I think he was referring to hydro with all the mountains it is actually prime real estate for dams.

philipwhiuk 4 hours ago | parent | prev [-]

They can always sell the electricity

this_user 4 hours ago | parent [-]

It's far too expensive for that with how cheap renewables are making electricity. France is already struggling with that.

orwin 4 hours ago | parent | next [-]

Technically yes, but also no. The European electricity market have way, way to many rules and caveat to draw any conclusion, especially France with ARENH and other distortions.

It's probably too expensive, because the best way to make nuclear cheap is to build it 'at scale', and here I mean, continuously. You need a company that will get a reactor out of the ground every year or so, continuously, to avoid loosing knowledge and build upon failures or success.

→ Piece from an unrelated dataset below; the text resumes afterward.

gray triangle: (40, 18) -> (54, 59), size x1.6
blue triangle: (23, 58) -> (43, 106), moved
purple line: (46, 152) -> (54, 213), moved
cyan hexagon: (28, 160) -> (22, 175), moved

I know three persons who work or used to work directly with nuke plants, one my age who is currently working in getting the newest french reactors off the ground, and two who are friends of my father, one who finished his career in China, and the other became a submarine welder. From the discussion I've listened to, and especially from the welder, the technical requirements are very high, knowledge and techniques have been lost and making nuke plants correctly nowadays on the first try would be a miracle (he is also very skeptical of the first wave of french reactors), you need to iterate and build knowledge, which isn't cheap.

Chaosvex 4 hours ago | parent | prev | next [-]

Sure wish the UK could get some of this cheap renewable energy you're referencing.

mpweiher 4 hours ago | parent | prev [-]

That turns out not to be the case.

France is not "struggling", they are once again the #1 electricity exporter in Europe, with low-electricity prices, reliable supply, huge profits, and world-beating CO₂ emissions.

Their newest energy roadmap has drastically reduced renewables build-out, while at the same including first 6 and then 8 new EPR2 reactors.